Die Etappen im Lebensweg Mariens, vom Haus zu
Nazareth bis in jenes zu Jerusalem, über das Kreuz, wo der Sohn ihr den Apostel
Johannes anvertraut, sind gezeichnet von ihrer Fähigkeit, die innere Sammlung
zu bewahren, um jedes Ereignis in der Stille ihres Herzens, vor Gott zu
meditieren (vgl.
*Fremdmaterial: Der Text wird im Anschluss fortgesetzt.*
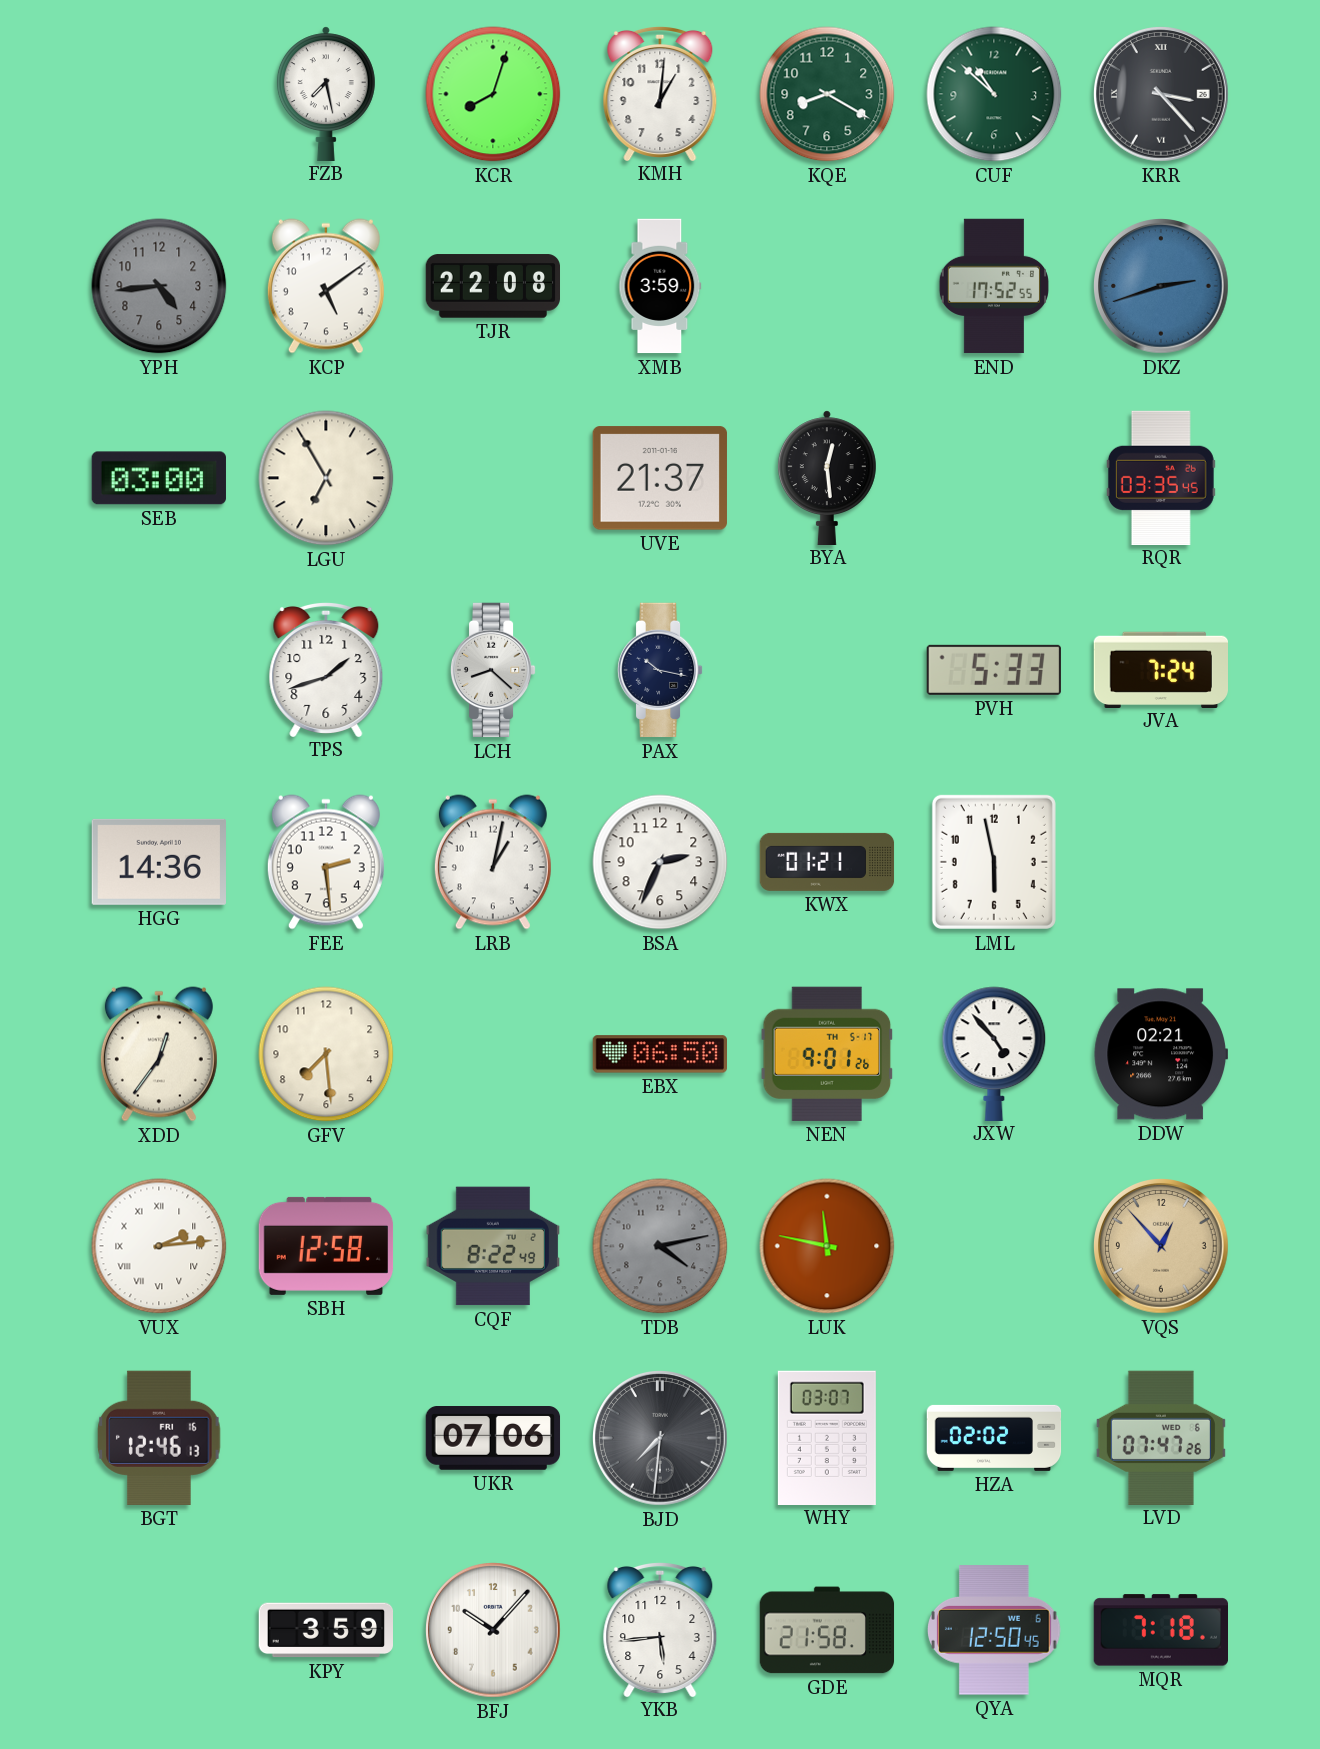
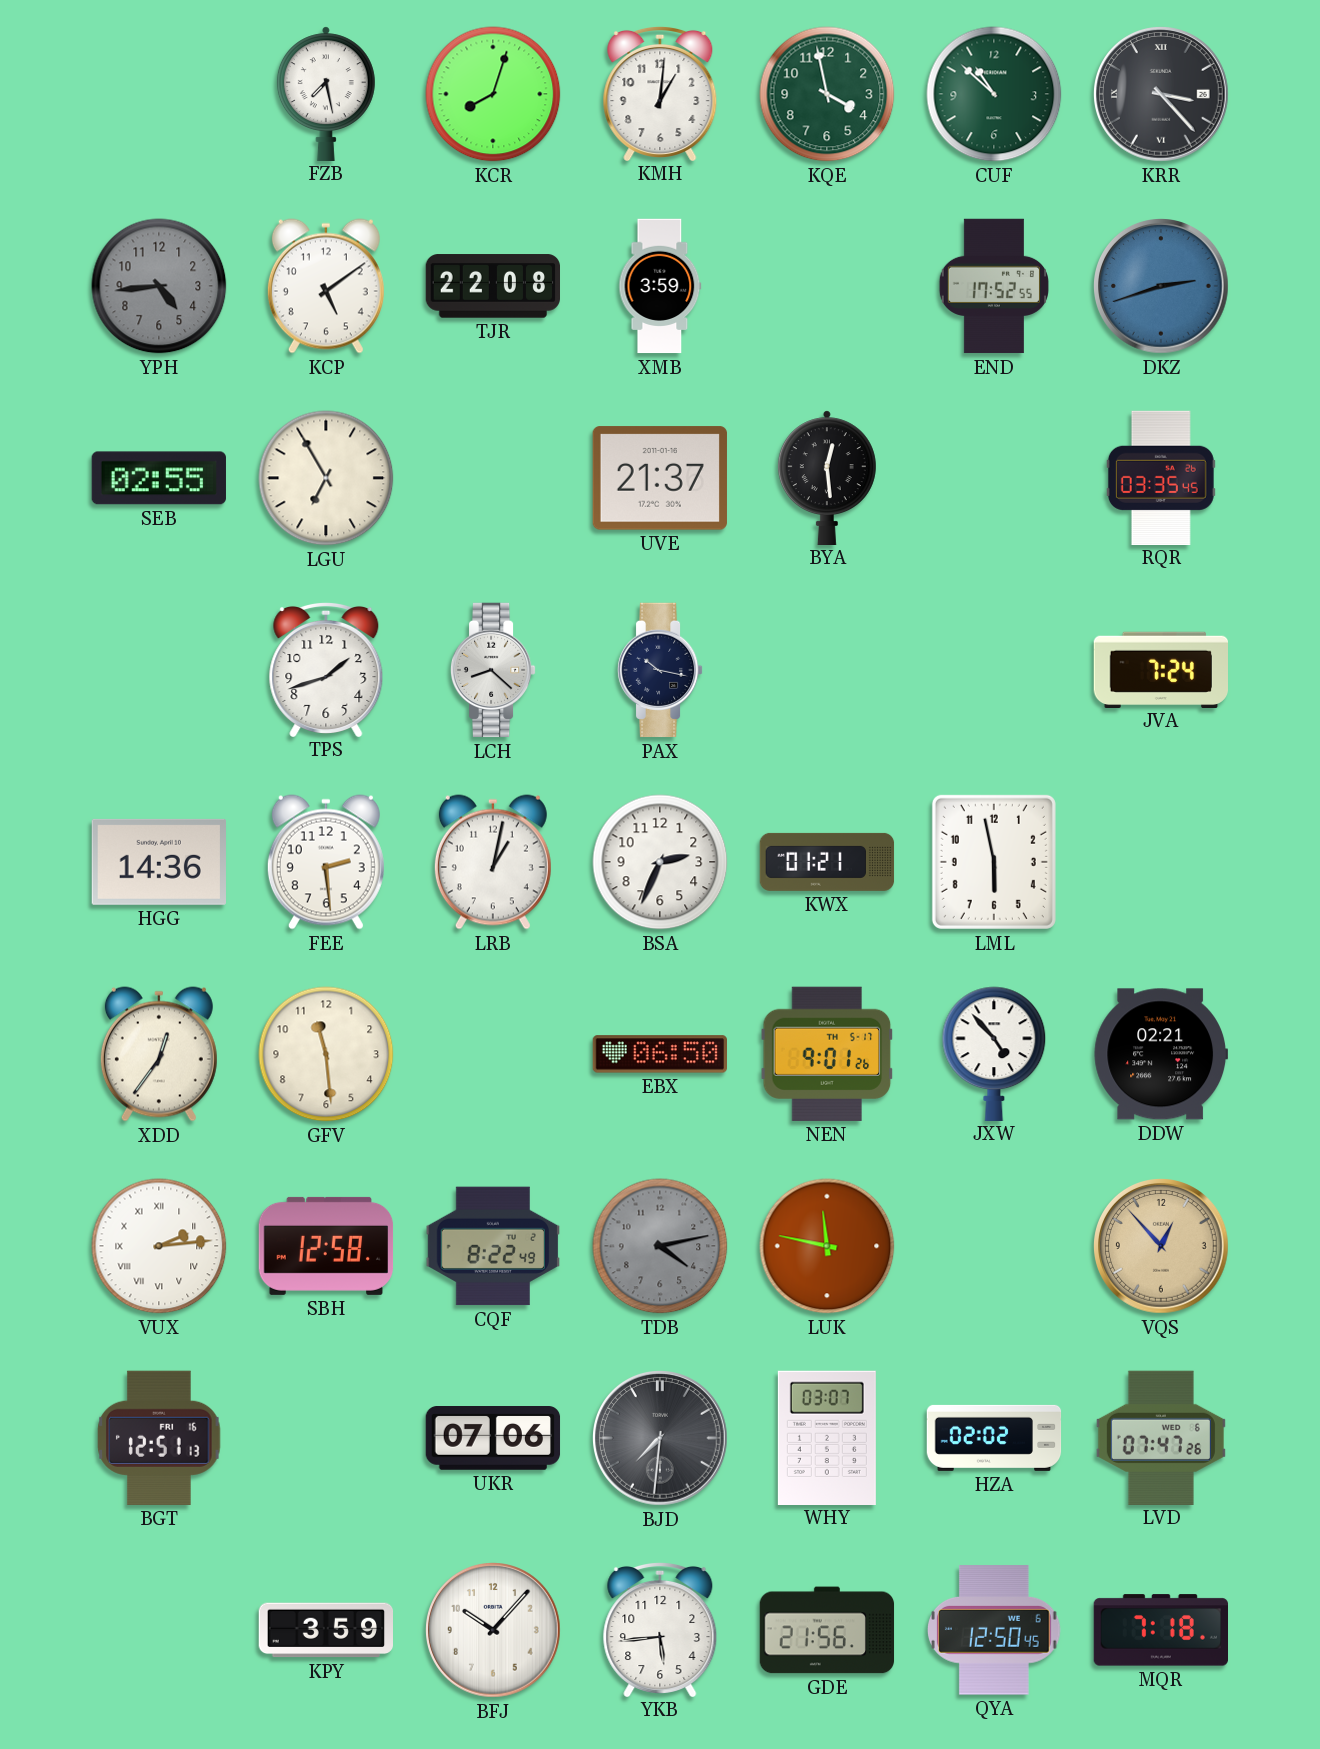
KQE: 8:20 -> 3:58
SEB: 03:00 -> 02:55
PVH: 5:33 -> none
GFV: 7:29 -> 11:29
BGT: 12:46 -> 12:51
GDE: 21:58 -> 21:56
Lk 2,19-51) und durch die Meditation vor Gott auch Gottes
Willen zu begreifen und fähig zu werden, ihn innerlich zu akzeptieren.
Die
Gegenwart der Muttergottes bei den elf Aposteln, nach Christi Himmelfahrt, ist
daher mehr als eine geschichtliche Anekdote; sie ist von hoher Bedeutsamkeit,
weil sie mit den Aposteln das Kostbarste teilt, was es gibt: die lebendige
Erinnerung an Jesus im Gebet; sie teilt mit ihnen eine von Jesus anvertraute
Mission: die Erinnerung an Jesus und damit seine Gegenwart aufrecht zu
erhalten.
Die
letzte Erwähnung Mariens in den beiden Schriften von Lukas bezieht sich auf
einen Samstag: den Tag, an dem Gott nach der Erschaffung der Welt ruhte; der
Tag der Stille nach dem Tode Jesu, in Erwartung seiner Auferstehung. In dieser
Episode wurzelt die Tradition des Gedächtnisses der seligen Jungfrau Maria am
Samstag.
Zwischen der Himmelfahrt des Auferstandenen und dem ersten
christlichen Pfingstfest versammeln sich die Apostel mit Maria, um gemeinsam
die Gabe des Heiligen Geistes zu empfangen, ohne den man nicht Zeuge werden
kann. Sie, die ihn schon empfangen hat, um das menschgewordene Wort zu gebären,
teilt mit der ganzen Kirche die Erwartung dieser selben Gabe, damit im Herzen
jedes Gläubigen „Christus Gestalt annimmt“ (vgl. Gal 4,19).
Wenn es ohne
Pfingsten keine Kirche gibt, gibt es ohne Maria kein Pfingsten, denn sie hat
auf einzigartige Weise erlebt, was die Kirche jeden Tag unter der Wirkung des
Heiligen Geistes erfährt. Der heilige Chromatius von Aquileia schreibt über
diesen Passus der „Apostelgeschichte“: „So versammelte sich also die Kirche im
Zimmer im Obergeschoss zusammen mit Maria, der Mutter Jesu, und mit seinen
Brüdern. Man könnte sie nicht Kirche nennen, wenn nicht Maria zugegen wäre, die
Mutter des Herrn… Die Kirche Christi ist dort, wo die Menschwerdung Christi aus
der Jungfrau verkündet wird; und wo die Apostel verkünden, dort hört man das
Evangelium“ (Sermo 30,1: SC 164, 135).
Das Zweite Vatikanische Konzil hat auf
besondere Weise diese Beziehung hervorheben wollen, die im gemeinsamen Beten
von Maria und den Aposteln deutlich wird, die zusammen am selben Ort auf den
Heiligen Geist warten. Die dogmatische Konstitution „Lumen gentium“ erklärt:
„Da es aber Gott gefiel, das Sakrament des menschlichen Heils nicht eher
feierlich zu verkünden, als bis er den verheißenen Heiligen Geist ausgegossen
hatte, sehen wir die Apostel vor dem Pfingsttag ‚einmütig in Gebet verharren
mit den Frauen und Maria, der Mutter Jesu, und seinen Brüdern‘ (Apg 1,14) und
Maria mit ihren Gebeten die Gabe des Geistes erflehen, der sie schon bei der Verkündigung
überschattet hatte“ (Nr. 59). Der bevorzugte Ort Mariens ist die Kirche, wo sie
„als überragendes und völlig einzigartiges Glied… wie auch als ihr Typus und
klarstes Urbild im Glauben und in der Liebe“ anerkannt ist (ebd., Nr. 53).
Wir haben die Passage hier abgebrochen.